** Opening MATERIALS PROVIDED block **
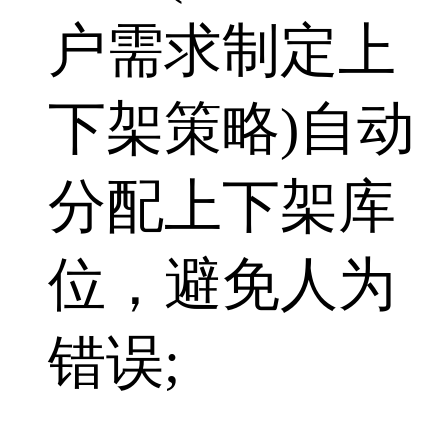
户需求制定上
下架策略)自动
分配上下架库
位，避免人为
错误;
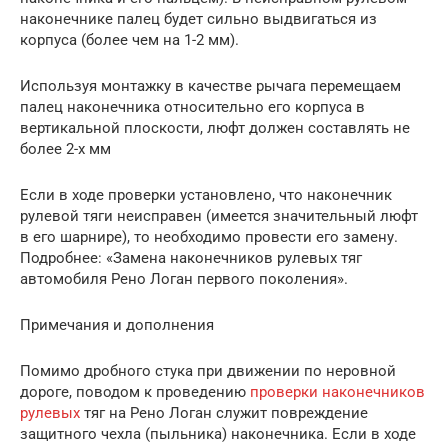
наконечнике палец будет сильно выдвигаться из
корпуса (более чем на 1-2 мм).
Используя монтажку в качестве рычага перемещаем
палец наконечника относительно его корпуса в
вертикальной плоскости, люфт должен составлять не
более 2-х мм
Если в ходе проверки установлено, что наконечник
рулевой тяги неисправен (имеется значительный люфт
в его шарнире), то необходимо провести его замену.
Подробнее: «Замена наконечников рулевых тяг
автомобиля Рено Логан первого поколения».
Примечания и дополнения
Помимо дробного стука при движении по неровной
дороге, поводом к проведению
проверки наконечников
рулевых
тяг на Рено Логан служит повреждение
защитного чехла (пыльника) наконечника. Если в ходе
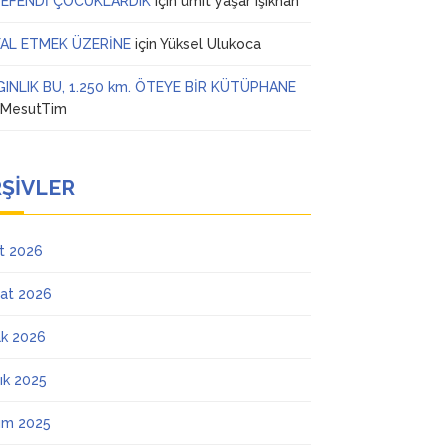
 EFENDİ ÇOCUKLARDIK
için
ümit yaşar ışıkhan
AL ETMEK ÜZERİNE
için
Yüksel Ulukoca
GINLIK BU, 1.250 km. ÖTEYE BİR KÜTÜPHANE
n
MesutTim
ŞIVLER
t 2026
at 2026
k 2026
lık 2025
ım 2025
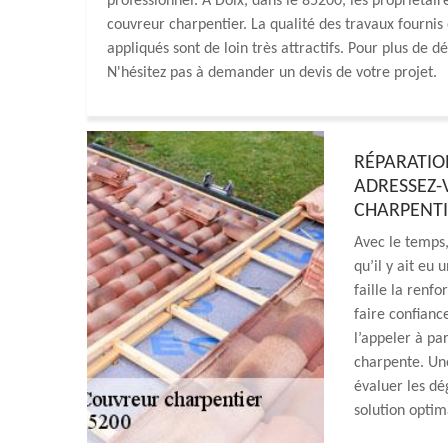
professionnel. À Doix, dans le 85200, les propriétai
couvreur charpentier. La qualité des travaux fournis 
appliqués sont de loin très attractifs. Pour plus de dé
N'hésitez pas à demander un devis de votre projet.
RÉPARATIO
ADRESSEZ-
CHARPENTIE
Avec le temps,
qu’il y ait eu 
faille la renf
faire confiance
l’appeler à p
charpente. Une
évaluer les dég
solution optim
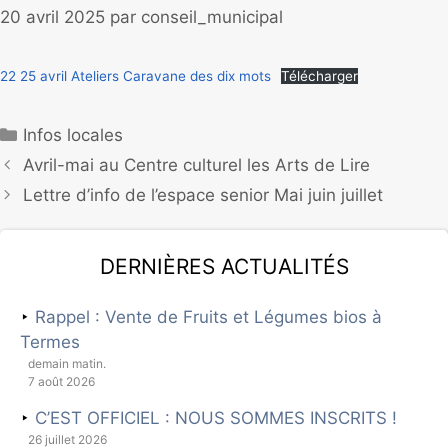
20 avril 2025
par
conseil_municipal
22 25 avril Ateliers Caravane des dix mots
Télécharger
Infos locales
Avril-mai au Centre culturel les Arts de Lire
Lettre d’info de l’espace senior Mai juin juillet
Dernières actualités
Rappel : Vente de Fruits et Légumes bios à
Termes
demain matin.
7 août 2026
C’EST OFFICIEL : NOUS SOMMES INSCRITS !
26 juillet 2026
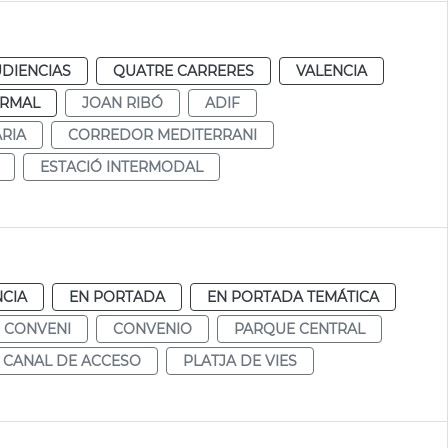
UDIENCIAS
QUATRE CARRERES
VALENCIA
RMAL
JOAN RIBÓ
ADIF
RIA
CORREDOR MEDITERRANI
ESTACIÓ INTERMODAL
NCIA
EN PORTADA
EN PORTADA TEMÁTICA
CONVENI
CONVENIO
PARQUE CENTRAL
CANAL DE ACCESO
PLATJA DE VIES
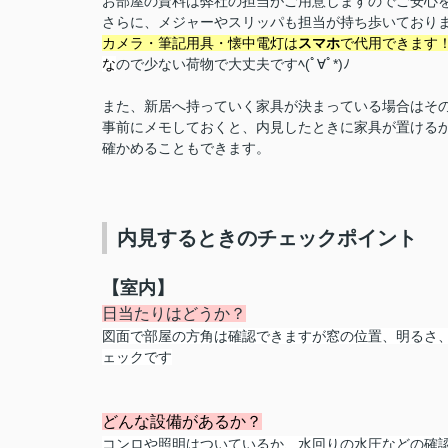
お部屋の資料は弊社の担当がご用意しますのでご安心
さらに、メジャーやスリッパも担当が持ち歩いており
カメラ・筆記用具・懐中電灯は
スマホ
で代用できます
な
ので少ない荷物で大丈夫ですﾍ(ﾟ∀ﾟ*)ﾉ
また、新居へ持っていく家具が決まっている場合はそ
事前にメモしておくと、内見したときに家具が置ける
確かめることもできます。
内見するときのチェックポイント
【室内】
日当たりはどうか？
図面で部屋の方角は確認できますが窓の位置、明るさ
ェックです
どんな設備があるか？
コンロや照明はついているか、水回りの水圧などの確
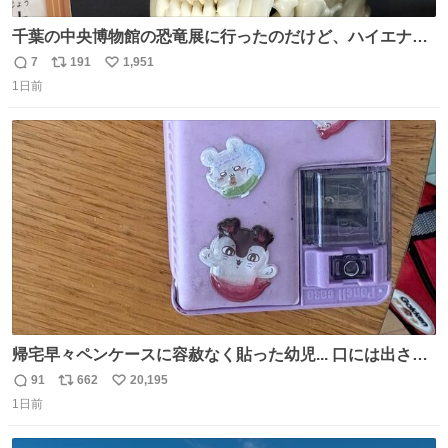
千葉の中央博物館の恐竜展に行ったのだけど、ハイエナの
鼻の奥の構造が素敵すぎて張り付いてしまった
7
191
1,951
返
リ
い
1日前
信
ポ
い
数
ス
ね
ト
数
数
帰宅早々ペンケースに容赦なく貼った幼児... 口には出さぬ
が勿体無い精神で心がざわつく.....ッ
91
662
20,195
返
リ
い
1日前
信
ポ
い
数
ス
ね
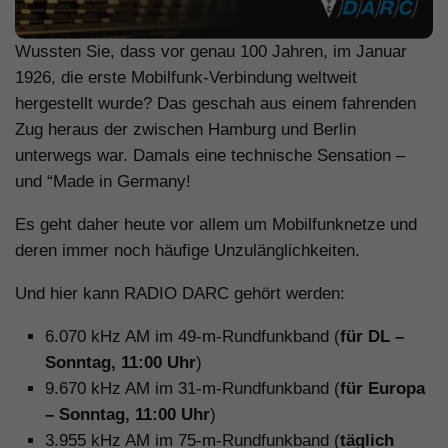
Wussten Sie, dass vor genau 100 Jahren, im Januar
1926, die erste Mobilfunk-Verbindung weltweit
hergestellt wurde? Das geschah aus einem fahrenden
Zug heraus der zwischen Hamburg und Berlin
unterwegs war. Damals eine technische Sensation –
und “Made in Germany!
Es geht daher heute vor allem um Mobilfunknetze und
deren immer noch häufige Unzulänglichkeiten.
Und hier kann RADIO DARC gehört werden:
6.070 kHz AM im 49-m-Rundfunkband (
für DL –
Sonntag, 11:00 Uhr
)
9.670 kHz AM im 31-m-Rundfunkband (
für Europa
– Sonntag, 11:00 Uhr
)
3.955 kHz AM im 75-m-Rundfunkband (
täglich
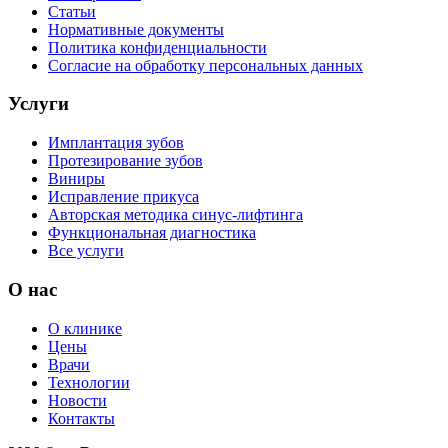
Статьи
Нормативные документы
Политика конфиденциальности
Согласие на обработку персональных данных
Услуги
Имплантация зубов
Протезирование зубов
Виниры
Исправление прикуса
Авторская методика синус-лифтинга
Функциональная диагностика
Все услуги
О нас
О клинике
Цены
Врачи
Технологии
Новости
Контакты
** Closing MATERIALS PROVIDED block **
BRIEF:
Whenever a line above includes the string "ходе", copy it.

RESULT:
Если в ходе проверки установлено, что наконечник
защитного чехла (пыльника) наконечника. Если в ходе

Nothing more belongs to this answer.